Just, no. I don’t care if your generation thinks sexual foreplay involves chatting with your bestie. When you’re with a guy over 40 be with him. There’s nothing that spoils the mood for us than the ping from a must-read message. And don’t even get me started about keeping hook up apps alive and open. And if you date a Daddy who does this to you, be the more mature man and let him know he has some serious growing up to do.

4. You’re too old to be at this bar/club/event.

If you think someone looks silly being in your space, just think how silly you look being the ageist in the room. (“Ageism” is the only –ism in the world that is a bias against your future self.) Even if you think that Daddy in the corner looks more like a chaperone than a peer, let him decide at what age to call it quits—if such a number exists. We should be welcoming all into this thing we call “community,” and we can all learn from different age groups. Most important, discrimination hurts. Everyone reading this has felt hatred’s sting, and let that serve as reminder to never spread it around. Love’s a lot more fun, and it never gets old.

5. You can get the check.

It’s nice when someone else pays, isn’t it? It’s not so nice to expect them to. Just because a man is older than you doesn’t mean the relationship should be financially one-sided—“generous” or “gen” relationships fall into another category.
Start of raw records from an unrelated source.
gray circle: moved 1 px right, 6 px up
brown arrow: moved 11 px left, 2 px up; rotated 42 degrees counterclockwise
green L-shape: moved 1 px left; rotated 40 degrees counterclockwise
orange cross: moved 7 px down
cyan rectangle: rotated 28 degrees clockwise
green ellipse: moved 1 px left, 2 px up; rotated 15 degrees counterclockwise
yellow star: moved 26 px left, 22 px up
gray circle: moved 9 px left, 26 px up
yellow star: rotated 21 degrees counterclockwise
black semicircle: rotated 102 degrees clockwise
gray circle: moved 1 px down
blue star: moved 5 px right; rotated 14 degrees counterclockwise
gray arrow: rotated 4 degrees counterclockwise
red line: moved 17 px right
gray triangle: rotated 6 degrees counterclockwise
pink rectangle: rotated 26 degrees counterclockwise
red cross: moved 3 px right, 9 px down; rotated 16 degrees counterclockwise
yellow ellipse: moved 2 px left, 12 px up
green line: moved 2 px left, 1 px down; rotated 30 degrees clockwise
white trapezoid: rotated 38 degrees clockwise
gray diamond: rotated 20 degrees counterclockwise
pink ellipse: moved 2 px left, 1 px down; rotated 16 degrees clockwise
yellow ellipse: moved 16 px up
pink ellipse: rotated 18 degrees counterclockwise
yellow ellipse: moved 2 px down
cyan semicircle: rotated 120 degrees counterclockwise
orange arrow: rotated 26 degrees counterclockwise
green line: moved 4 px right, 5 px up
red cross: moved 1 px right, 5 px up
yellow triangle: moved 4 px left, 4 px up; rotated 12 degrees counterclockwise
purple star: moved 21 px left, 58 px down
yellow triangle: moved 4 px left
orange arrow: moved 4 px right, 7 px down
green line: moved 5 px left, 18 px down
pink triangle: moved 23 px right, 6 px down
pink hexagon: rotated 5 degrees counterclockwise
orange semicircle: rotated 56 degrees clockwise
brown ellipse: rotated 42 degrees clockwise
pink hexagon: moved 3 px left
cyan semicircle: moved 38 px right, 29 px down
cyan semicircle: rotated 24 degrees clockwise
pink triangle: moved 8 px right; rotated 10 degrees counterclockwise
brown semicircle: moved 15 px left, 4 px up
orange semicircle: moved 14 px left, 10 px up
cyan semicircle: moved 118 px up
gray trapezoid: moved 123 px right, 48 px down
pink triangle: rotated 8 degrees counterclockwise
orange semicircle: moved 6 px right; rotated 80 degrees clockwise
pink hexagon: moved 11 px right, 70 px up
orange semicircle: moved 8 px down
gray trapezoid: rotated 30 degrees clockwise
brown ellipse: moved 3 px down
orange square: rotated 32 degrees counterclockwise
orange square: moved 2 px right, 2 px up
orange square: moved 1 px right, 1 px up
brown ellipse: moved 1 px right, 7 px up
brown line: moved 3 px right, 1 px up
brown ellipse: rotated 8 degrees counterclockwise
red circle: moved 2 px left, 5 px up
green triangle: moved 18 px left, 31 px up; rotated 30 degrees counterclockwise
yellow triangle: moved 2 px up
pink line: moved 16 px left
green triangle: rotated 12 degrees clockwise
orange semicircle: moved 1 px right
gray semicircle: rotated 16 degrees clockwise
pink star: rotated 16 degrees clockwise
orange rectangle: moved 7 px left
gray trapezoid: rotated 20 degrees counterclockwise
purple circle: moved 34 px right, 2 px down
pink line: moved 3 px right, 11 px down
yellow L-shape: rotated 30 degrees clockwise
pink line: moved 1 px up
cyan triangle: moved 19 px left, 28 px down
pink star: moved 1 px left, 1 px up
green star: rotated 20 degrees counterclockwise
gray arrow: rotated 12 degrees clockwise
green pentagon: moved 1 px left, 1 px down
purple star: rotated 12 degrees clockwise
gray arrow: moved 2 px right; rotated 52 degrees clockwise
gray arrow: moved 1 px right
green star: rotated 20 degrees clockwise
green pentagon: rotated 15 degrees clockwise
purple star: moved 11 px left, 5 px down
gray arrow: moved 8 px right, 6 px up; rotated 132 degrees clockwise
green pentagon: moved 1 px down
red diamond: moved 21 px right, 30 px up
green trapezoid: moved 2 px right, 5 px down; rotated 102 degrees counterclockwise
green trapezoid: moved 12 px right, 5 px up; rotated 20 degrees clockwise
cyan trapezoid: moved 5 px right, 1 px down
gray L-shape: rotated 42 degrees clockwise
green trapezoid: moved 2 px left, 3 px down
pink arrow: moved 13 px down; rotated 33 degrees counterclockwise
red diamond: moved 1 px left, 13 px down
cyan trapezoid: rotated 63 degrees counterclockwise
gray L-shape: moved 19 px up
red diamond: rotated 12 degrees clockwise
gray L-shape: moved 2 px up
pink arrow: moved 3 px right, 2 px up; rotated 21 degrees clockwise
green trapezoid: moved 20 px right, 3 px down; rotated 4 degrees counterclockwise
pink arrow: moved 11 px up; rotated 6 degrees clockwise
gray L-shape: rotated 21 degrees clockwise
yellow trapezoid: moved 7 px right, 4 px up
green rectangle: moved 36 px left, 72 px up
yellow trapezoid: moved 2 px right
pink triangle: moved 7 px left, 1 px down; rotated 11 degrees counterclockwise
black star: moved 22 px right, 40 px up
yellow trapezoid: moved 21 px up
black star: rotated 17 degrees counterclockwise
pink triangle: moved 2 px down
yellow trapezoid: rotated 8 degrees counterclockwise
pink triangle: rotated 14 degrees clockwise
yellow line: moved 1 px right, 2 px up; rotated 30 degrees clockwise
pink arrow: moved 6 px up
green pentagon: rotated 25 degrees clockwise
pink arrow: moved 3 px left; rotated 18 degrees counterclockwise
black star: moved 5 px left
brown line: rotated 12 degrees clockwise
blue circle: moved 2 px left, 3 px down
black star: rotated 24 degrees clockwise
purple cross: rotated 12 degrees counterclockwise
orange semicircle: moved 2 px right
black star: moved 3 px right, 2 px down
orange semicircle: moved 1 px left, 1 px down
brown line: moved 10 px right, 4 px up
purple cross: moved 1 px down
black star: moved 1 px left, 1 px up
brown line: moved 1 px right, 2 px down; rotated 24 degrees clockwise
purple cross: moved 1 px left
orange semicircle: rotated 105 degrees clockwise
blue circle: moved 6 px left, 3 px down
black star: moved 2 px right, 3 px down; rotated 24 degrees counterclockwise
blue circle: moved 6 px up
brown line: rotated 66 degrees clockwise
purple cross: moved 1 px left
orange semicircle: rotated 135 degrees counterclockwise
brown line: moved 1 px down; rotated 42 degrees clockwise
There’s no bigger turn-off than the assumption of cash-flow responsibility, and older doesn’t necessarily mean a bigger paycheck. Treat any first date with an older man like you would with a man your own age, then figure out the finances as things go further.

6. I’m so glad I finally found a top.

Assumptions, assumptions.

7. Hi, Daddy.

Yes, I know, this article has “Daddy” in the title, and, personally, I find the phrase endearing—I’m just happy to be called. But not everyone likes it, and you should always enquire first. There’s something presumptuous about those conversations that start with variations of “Will you be my Daddy?” or “What’s up, Daddy?” or even “Hot, Daddy!” They assume we’re going to play your preferred role, and we might very well have different intentions in mind. If you keep things on an equal playing field, you might find a whole world of options opening up in front of you.